Wednesday, April 16, 2008

Astrid Bas finds the music of La Musica Deuxième

Elegant and Classic Reading Duras

Astrid Bas

notes by Joseph Mailander elsewhereemail

French actor Astrid Bas, who often graces the stage of Paris's renown Theatre de L'Odeon, and American actor Daniel Pettrow, a veteran of many European productions, read Marguerite Duras' La Musica Deuxième at Boyle Heights' Casa 0101 Monday March 31 as part of a U.S. tour highlighting actors' special relationships to authors.

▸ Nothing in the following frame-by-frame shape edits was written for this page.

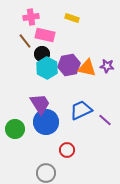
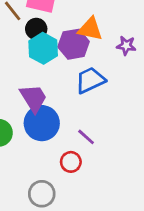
orange triangle: (87, 68) -> (90, 29), moved
blue trapezoid: (81, 110) -> (90, 80), moved
purple line: (105, 120) -> (86, 137), moved

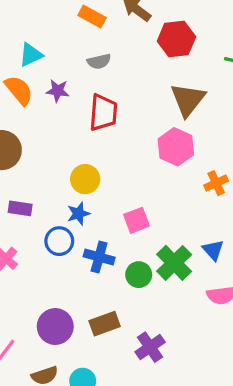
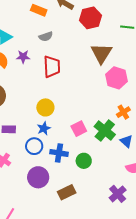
pink hexagon: (176, 147) -> (116, 78), moved
orange cross: (216, 183) -> (123, 112), moved
green cross: (174, 263) -> (105, 130), moved
purple circle: (55, 327) -> (38, 177), moved
purple cross: (150, 347) -> (118, 194), moved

The classic beauty and supple poetic phrasing of Mme Bas won most of the exchanges. Mme Bas' located all the poetry implicit to her role as the wife of a man whom she is about to divorce after three years of separation from him. Her pauses and sense of music within the text lent the air of a Greek tragedy to the reading.

A graduate of the Conservatoire National Supérieur d’Art Dramatique, Paris, and Ecole Nationale du Théâtre de Strasbourg, Mme Bas most notably worked with George Lavaudant at Theatre de L'Odeon in much classic drama. Lavaudant's sense of gravitas has been a perfect match for the elegant figure and chiseled perfection of Mme Bas, whose unadorned face can assume and sustain looks both of feminine maturity and teenage mischievousness.

Mr. Pettrow's role of husband was dignified and desperate; he also reached for poetic scansion in his outpourings of measured grief, managing his brokenness through ellipsis and curt short syllables. While Mme Bas brought lyricism to her role, Mr. Pettrow brought halting desperation to his.

I asked Mme Bas if she chose the text in part because it is so uncharacteristic of Duras, in whose work women often feel powerless, a symptom of Duras' own often tragic biography. In this text, most of the power resides in the woman.

"Oh, yes, very definitely," Mme Bas said. "The character here is different and she does have a lot of control."

The text of the play, abridged, was read in English and French, and also projected in supertitles. Casa 0101, a recent private venture within Boyle Heights' Adelante redevelopment zone, was filled to capacity for the reading.

More information on the text and other French culture is available here at frenchculture.org.

Sunday, April 6, 2008

Richard Serra at LACMA

The world's best-known sculptor owes it to---dance.

torqued and cramped


notes by Joseph Mailander

Richard Serra had a fireside chat with about 400 Wilshire boulevardiers at LACMA Wednesday, and surprised his audience with a few nonplussed responses.

Serra described his hanging around the contemporary dance scene in New York City in the early 1970's as informing the way that he might conceive volume in a room. He reminisced about a particular performance in which a series of people, perhaps thirty, were jumping off of the roof of a two-storey building---from inside, as they dropped past a window, they created a motion-picture effect.

Frame is a large issue with Serra, and how a piece might reside in a room is of utmost concern to him---he doesn't, for instance, favor MoMA's featuring of works of his that weigh-in at substantial tonnage on the second floor---it's counterintuitive to the massing.

Corb's Ronchamp church is also an influence, and at one point he hung his arms out like a crucifix and asked his interviewer about "that piece down the road from it"---he meant the Isenheim Altarpiece in Colmar, which has complicated panels including crucifixion and resurrection and has a sculptural presence although it's known as a painting. Early in his talk, he hauled out Ad Reinhardt's famous canard that "modern sculpture is what you back into when looking at modern painting."

And he took some credit for ushering in Bilbao to the cosmopolitan world. As a docker's city, it appealed to his workman's side; and he also acknowledged the influence of ETA on a trip there: he was assured that if he spoke to university students his work would be removed from the museum. He did, and it was. He admonished sculptors to take all commissions and work on whatever they can in between, because commissions are just too undependable over time.